En esta ocasión, y a pesar que el tema fue previamente definido por esta jurisdicción, el quejoso persiste y anhela la guarda de los mismos atributos fundamentales bajo similares hechos a los allá expuestos, atacando la misma determinación de 30 de septiembre de 2004, sin que se alteren aspectos medulares del petitum, de donde es lógico inferir que los participantes, objeto y causa (hechos) son equivalentes, sin que circunstancias sobrevinientes modifiquen la conclusión de la incursión en una repetición indebida, ya que no acreditó un motivo que justifique dicho proceder.
Adicionalmente, la «temeridad» no se conjura con la afirmación del sedicente, según la cual «se había presentado una acción por los mismos hechos.

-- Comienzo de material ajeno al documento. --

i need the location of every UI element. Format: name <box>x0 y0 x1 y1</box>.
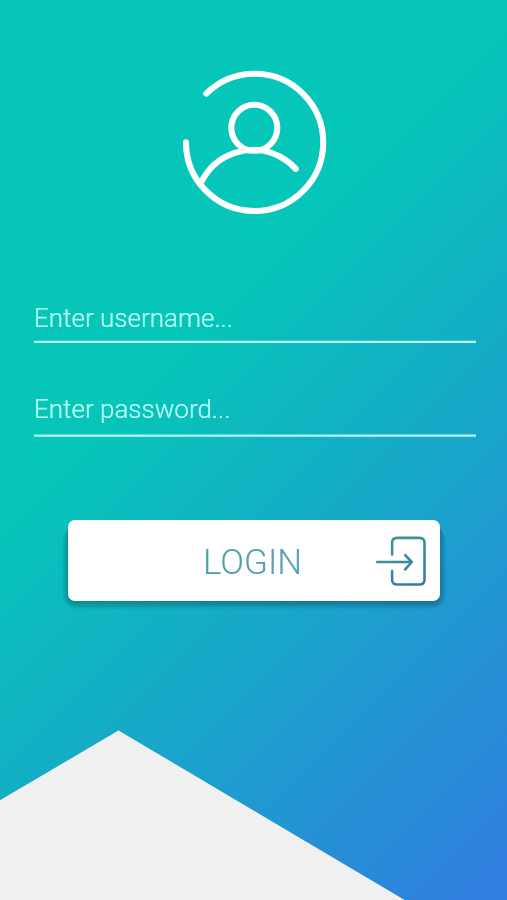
other: User account avatar <box>180 68 328 216</box>
staticText: LOGIN <box>203 542 303 583</box>
button[interactable]: Enter username... <box>34 296 476 344</box>
staticText: Enter password... <box>34 394 231 424</box>
staticText: Enter username... <box>34 303 234 333</box>
button[interactable]: Enter password... <box>34 387 476 435</box>
button[interactable]: LOGIN <box>68 520 440 601</box>
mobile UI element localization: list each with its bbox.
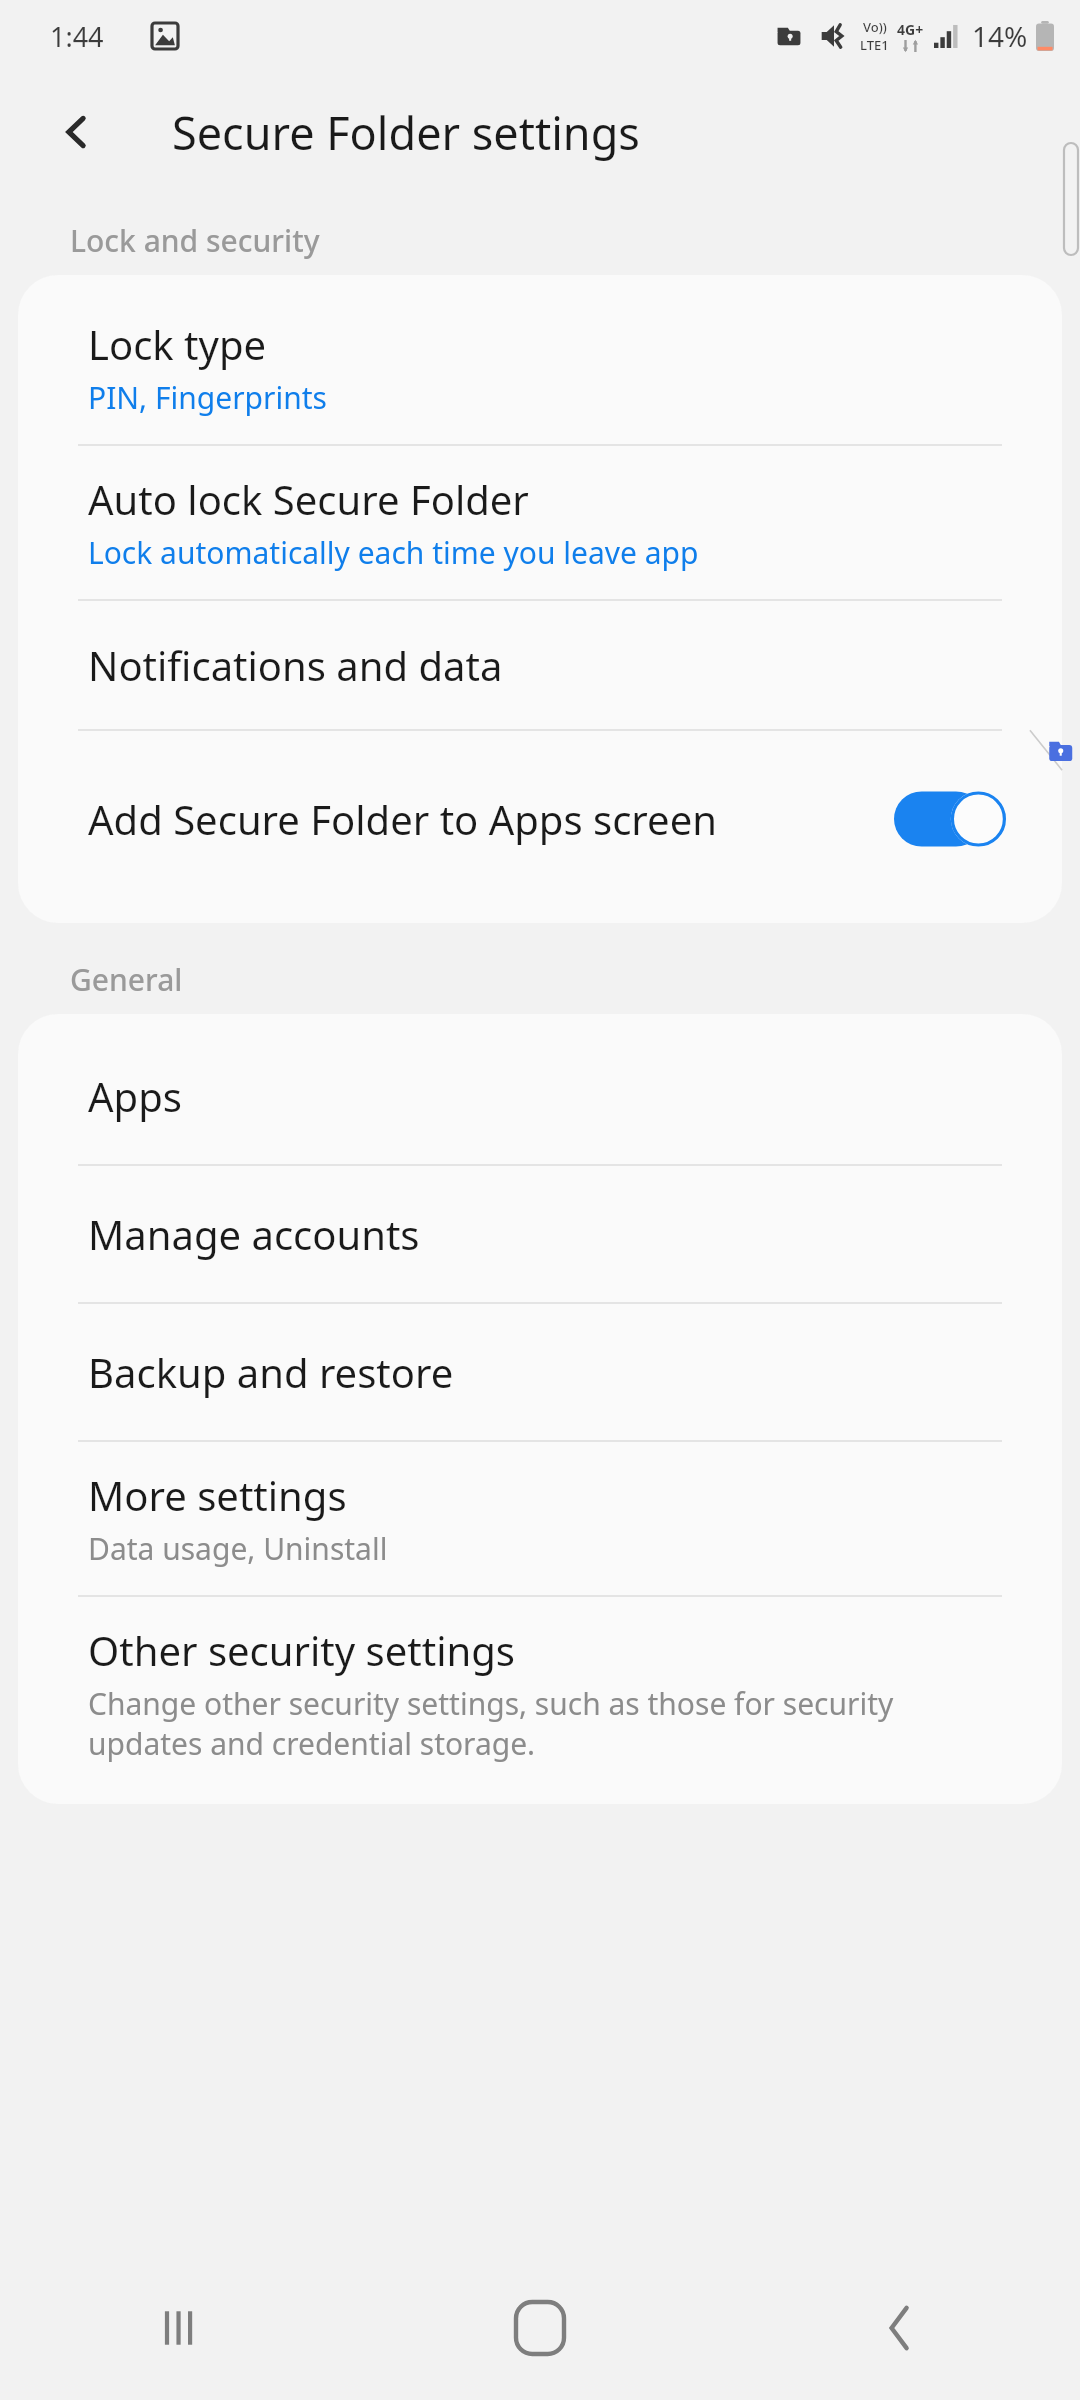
button[interactable]: Manage accounts xyxy=(18,1166,1062,1302)
staticText: Notifications and data xyxy=(88,638,503,692)
button[interactable]: More settings xyxy=(18,1442,1062,1595)
button[interactable]: Backup and restore xyxy=(18,1304,1062,1440)
staticText: 14% xyxy=(972,17,1028,55)
button[interactable]: Notifications and data xyxy=(18,601,1062,729)
staticText: Lock and security xyxy=(70,220,320,261)
button[interactable]: Add Secure Folder to Apps screen xyxy=(18,731,1062,907)
button[interactable]: Back xyxy=(44,99,110,165)
staticText: Apps xyxy=(88,1069,182,1123)
button[interactable]: Other security settings xyxy=(18,1597,1062,1790)
staticText: 1:44 xyxy=(50,18,104,55)
button[interactable]: Apps xyxy=(18,1028,1062,1164)
button[interactable]: Add Secure Folder to Apps screen toggle xyxy=(894,789,1006,849)
staticText: 4G+ xyxy=(897,20,924,39)
staticText: Secure Folder settings xyxy=(172,102,640,163)
staticText: Add Secure Folder to Apps screen xyxy=(88,792,717,846)
button[interactable]: Recent apps xyxy=(0,2255,360,2400)
staticText: Lock type xyxy=(88,317,267,371)
button[interactable]: Home xyxy=(360,2255,720,2400)
staticText: PIN, Fingerprints xyxy=(88,377,327,418)
button[interactable]: Auto lock Secure Folder xyxy=(18,446,1062,599)
staticText: General xyxy=(70,959,183,1000)
staticText: Auto lock Secure Folder xyxy=(88,472,529,526)
staticText: Data usage, Uninstall xyxy=(88,1528,388,1569)
staticText: LTE1 xyxy=(860,36,889,54)
staticText: More settings xyxy=(88,1468,347,1522)
staticText: Manage accounts xyxy=(88,1207,420,1261)
staticText: Backup and restore xyxy=(88,1345,454,1399)
button[interactable]: Lock type xyxy=(18,291,1062,444)
staticText: Change other security settings, such as … xyxy=(88,1683,1006,1764)
staticText: Lock automatically each time you leave a… xyxy=(88,532,699,573)
button[interactable]: Back xyxy=(720,2255,1080,2400)
staticText: Vo)) xyxy=(863,18,887,36)
staticText: Other security settings xyxy=(88,1623,515,1677)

Mas no por los mismos Derechos. Aunque no se pueden desligar unos de otros. Aquí se ataca la primera versión de Trujillo. en la otra se buscaba la validez a sus retractaciones», toda vez que, lo pretendido en ambos resguardos es derruir la sentencia de 30 de septiembre de 2004, en virtud de las «presuntas vías de hecho» enrostradas a las accionadas, por lo que su amparo las dos veces hizo alusión a la hipotética conculcación del «debido proceso, libertad, defensa técnica y petición», sin justificar y especificar en qué consistía la trasgresión de las otras prerrogativas por él aducidas.
Con todo, tal manifestación también fue mencionada en el acápite de «juramento» del anterior ruego, en el que afirmó «bajo la gravedad de juramento, reconozco que se presentó una acción no por los mismos derechos, aunque no se pueden desligar unos de otros. Aquí atacamos la Primera Versión del denunciante en la otra se buscaba dar validez a las retractaciones» (rad. 2021-01328-00), con lo que se ratifica la multiplicidad en la formulación de este sendero especial.
Así las cosas, es palmario que el tema ahora esbozado ya fue solventado por este especial camino, por lo que no es viable someterlo nuevamente a escrutinio «constitucional».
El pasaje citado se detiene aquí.